An interesting game right?

If you don't know about this game, take a look here,

{% embed url="https://www.mathsisfun.com/games/towerofhanoi.html" %} just play and learn {% endembed %}

So to solve it (displaying the steps), carefully analyze what actually happens when you have one and two disks. Then try to recreate the scenario with 3 disks. Maybe you can find a recursive approach here, here's the code,

6.9 Tower of Hanoi (Recursion)

#include<iostream>
using namespace std;

void towerOfHanoi(int n, char beg, char aux, char end) {
    if (n==1) {
        cout << beg << " -> " << end << "\n";
        return;
    }
    towerOfHanoi(n-1, beg, end, aux);
    towerOfHanoi(1, beg, aux, end);
    towerOfHanoi(n-1, aux, beg, end);
}

int main() {
    towerOfHanoi(4, 'A', 'B', 'C');
}

So, with recursion it's too short and feels simple right?

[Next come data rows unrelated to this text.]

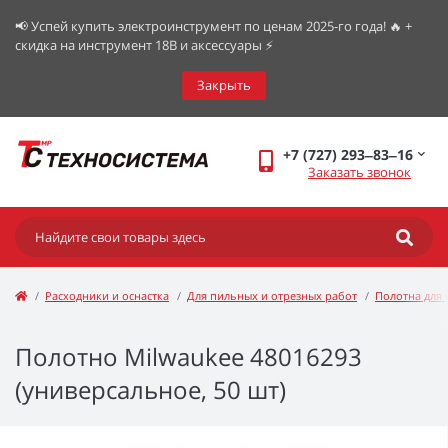
📢 Успей купить электроинструмент по ценам 2025-го года! 🔥 +
скидка на инструмент 18В и аксессуары ⚡️
Закрыть
+7 (727) 293‒83‒16
Заказать звонок
Расходники и оснастка
Для пильных и отрезных работ
Полотна для 
Полотно Milwaukee 48016293
(универсальное, 50 шт)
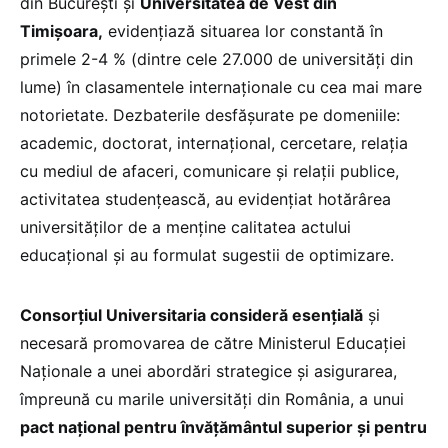
din București și
Universitatea de Vest din
Timișoara,
evidențiază situarea lor constantă în
primele 2-4 % (dintre cele 27.000 de universități din
lume) în clasamentele internaționale cu cea mai mare
notorietate. Dezbaterile desfășurate pe domeniile:
academic, doctorat, internațional, cercetare, relația
cu mediul de afaceri, comunicare și relații publice,
activitatea studențească, au evidențiat hotărârea
universităților de a menține calitatea actului
educațional și au formulat sugestii de optimizare.
Consorțiul Universitaria consideră esențială
și
necesară promovarea de către Ministerul Educației
Naționale a unei abordări strategice și asigurarea,
împreună cu marile universități din România, a unui
pact național pentru învățământul superior și pentru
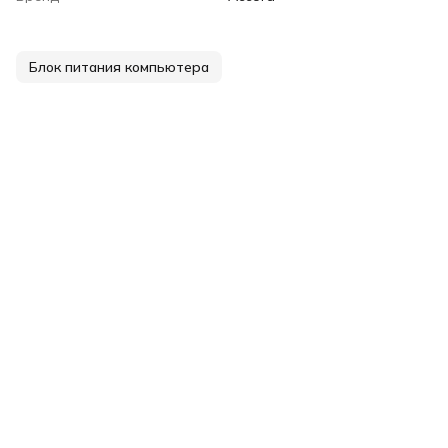
Блок питания компьютера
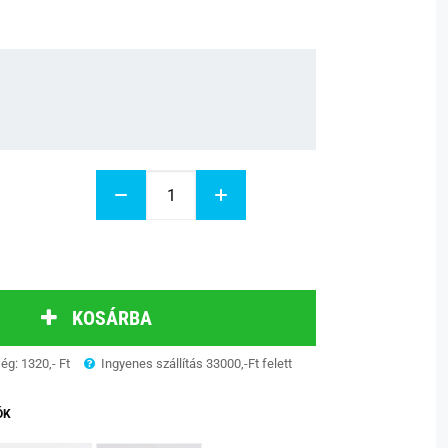
KOSÁRBA
ség: 1320,- Ft
Ingyenes szállítás 33000,-Ft felett
ÓK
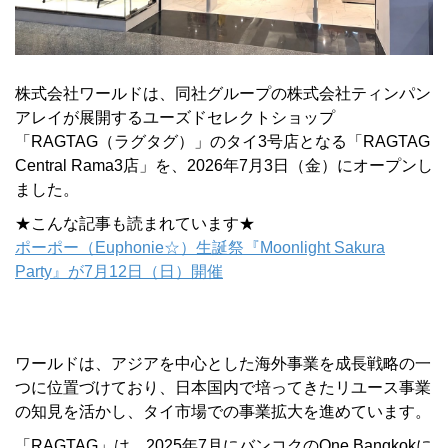
株式会社ワールドは、同社グループの株式会社ティンパン
アレイが展開するユーズドセレクトショップ
「RAGTAG（ラグタグ）」のタイ3号店となる「RAGTAG
Central Rama3店」を、2026年7月3日（金）にオープンし
ました。
★こんな記事も読まれています★
ポーポー（Euphonie☆）生誕祭『Moonlight Sakura
Party』が7月12日（日）開催
ワールドは、アジアを中心とした海外事業を成長戦略の一
つに位置づけており、日本国内で培ってきたリユース事業
の知見を活かし、タイ市場での事業拡大を進めています。
「RAGTAG」は、2025年7月にバンコクのOne Bangkokに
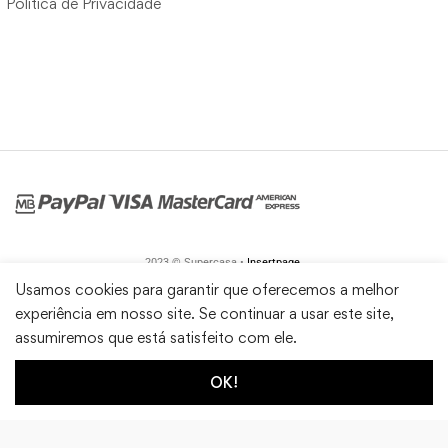
Política de Privacidade
2023 © Supercasa •
Insertpage
Usamos cookies para garantir que oferecemos a melhor
experiência em nosso site. Se continuar a usar este site,
assumiremos que está satisfeito com ele.
OK!
1
0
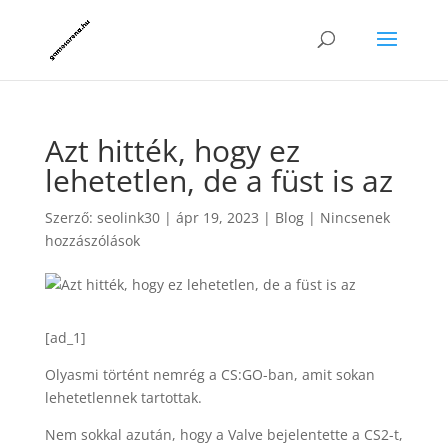
Azt hitték, hogy ez
lehetetlen, de a füst is az
Szerző:
seolink30
|
ápr 19, 2023
|
Blog
|
Nincsenek
hozzászólások
[ad_1]
Olyasmi történt nemrég a CS:GO-ban, amit sokan
lehetetlennek tartottak.
Nem sokkal azután, hogy a Valve bejelentette a CS2-t,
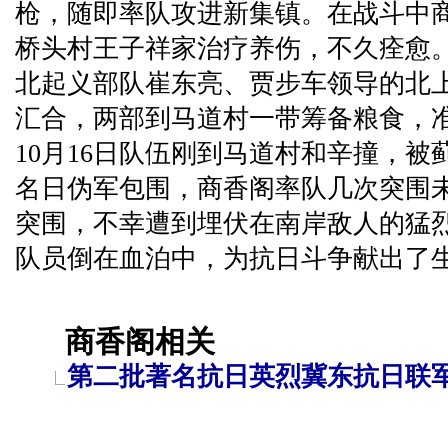
枪，随即率队攻进新集镇。在战斗中
桥头村王子祥家治疗养伤，不久痊愈
北起义部队崔东亮、贾步车领导的北上
汇合，两部到马道村一带筹备粮食，
10月16日队伍刚到马道村和辛撞，被
名日伪军包围，商香阁率队几次突围
突围，不幸遭到埋伏在南岸敌人的猛
队员倒在血泊中，为抗日斗争献出了
商香阁相关
第二批著名抗日英烈冀东抗日联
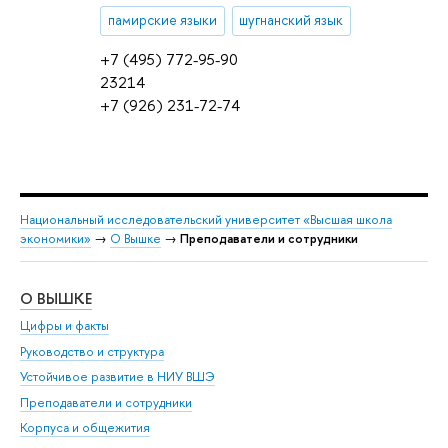
памирские языки
шугнанский язык
+7 (495) 772-95-90
23214
+7 (926) 231-72-74
Национальный исследовательский университет «Высшая школа
экономики»
→
О Вышке
→
Преподаватели и сотрудники
О ВЫШКЕ
ОБ
Цифры и факты
Ли
Руководство и структура
Дов
Устойчивое развитие в НИУ ВШЭ
Ол
Преподаватели и сотрудники
При
Корпуса и общежития
Вы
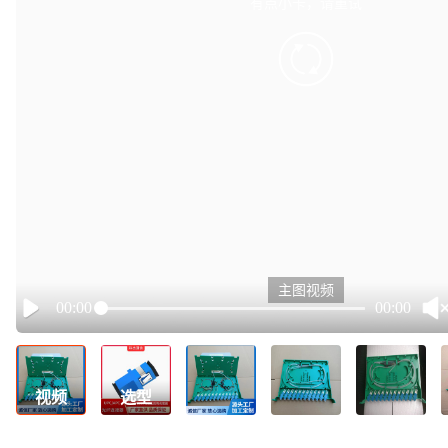
有点小卡，请重试
retry
主图视频
00:00
00:00
Play
视频
选型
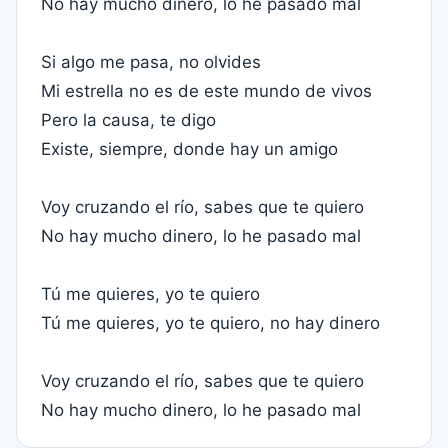
No hay mucho dinero, lo he pasado mal
Si algo me pasa, no olvides
Mi estrella no es de este mundo de vivos
Pero la causa, te digo
Existe, siempre, donde hay un amigo
Voy cruzando el río, sabes que te quiero
No hay mucho dinero, lo he pasado mal
Tú me quieres, yo te quiero
Tú me quieres, yo te quiero, no hay dinero
Voy cruzando el río, sabes que te quiero
No hay mucho dinero, lo he pasado mal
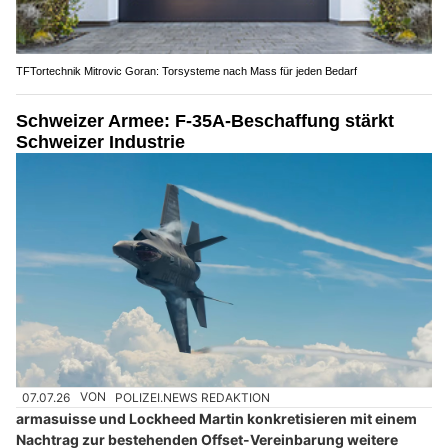
TFTortechnik Mitrovic Goran: Torsysteme nach Mass für jeden Bedarf
Schweizer Armee: F-35A-Beschaffung stärkt
Schweizer Industrie
07.07.26
VON
POLIZEI.NEWS REDAKTION
armasuisse und Lockheed Martin konkretisieren mit einem
Nachtrag zur bestehenden Offset-Vereinbarung weitere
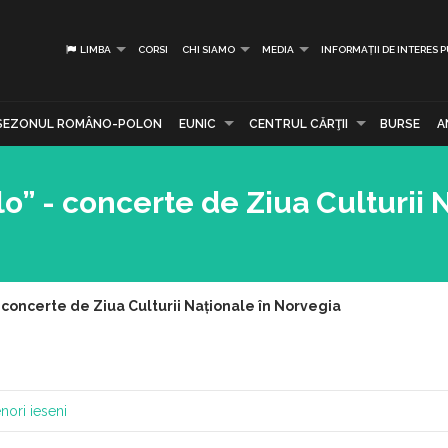
LIMBA
CORSI
CHI SIAMO
MEDIA
INFORMAȚII DE INTERES 
SEZONUL ROMÂNO-POLON
EUNIC
CENTRUL CĂRŢII
BURSE
A
slo” - concerte de Ziua Culturii 
 - concerte de Ziua Culturii Naționale în Norvegia
enori ieseni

It's not this simple if you want to apply this thing with stack instead of recusion. A bit of trial and error perhaps?

6.10 Tower of Hanoi (Stack)

It's the iterative approach of the above code with stack,

#include<iostream>
#include<stack>
using namespace std;

void towerOfHanoi(int n, char beg, char aux, char end) {
    int add = 2;
    stack<char> st_beg, st_aux, st_end;
    stack<int> st_n, st_add;
    
    while (true) {
        if (n == 1) {
            cout << beg << " -> " << end << "\n";
            add = 5;
        }
        if (add == 2) {
            st_beg.push(beg), st_aux.push(aux), st_end.push(end);
            st_n.push(n), st_add.push(3);
            beg = st_beg.top();
            aux = st_end.top();
            end = st_aux.top();
            n--;
        }
        if (add == 3) {
            cout << beg << " -> " << end << "\n";
            st_beg.push(beg), st_aux.push(aux), st_end.push(end);
            st_n.push(n), st_add.push(5);
            beg = st_aux.top();
            aux = st_beg.top();
            end = st_end.top();
            n--;
            add = 2;
        }
        if (add == 5) {
            if (st_beg.empty()) return;
            beg = st_beg.top();
            aux = st_aux.top();
            end = st_end.top();
            n = st_n.top();
            add = st_add.top();
            st_beg.pop(), st_aux.pop(), st_end.pop(); 
            st_add.pop(), st_n.pop();
        }
    }
}

int main() {
    towerOfHanoi(3, 'A', 'B', 'C');
}

Or, perhaps one even more minimal approach? (Taught to me by MH Nazmul)

#include <bits/stdc++.h>
using namespace std;

void hanoi_stack(int n, char beg, char aux, char end) {
    stack<pair<int, vector<char>>> st;
    st.push({n, {beg, aux, end}});

    while (!st.empty()) {
        int n = st.top().first;
        char beg = st.top().second[0];
        char aux = st.top().second[1];
        char end = st.top().second[2];
        st.pop();
        if (n == 1) {
            cout << beg << " -> " << end << endl;
        } else {
            st.push({n-1, {aux, beg, end}});
            st.push({1, {beg, aux, end}});
            st.push({n-1, {beg, end, aux}});
        }
    }
}

int main() {
    hanoi_stack(3, 'A', 'B', 'C');
}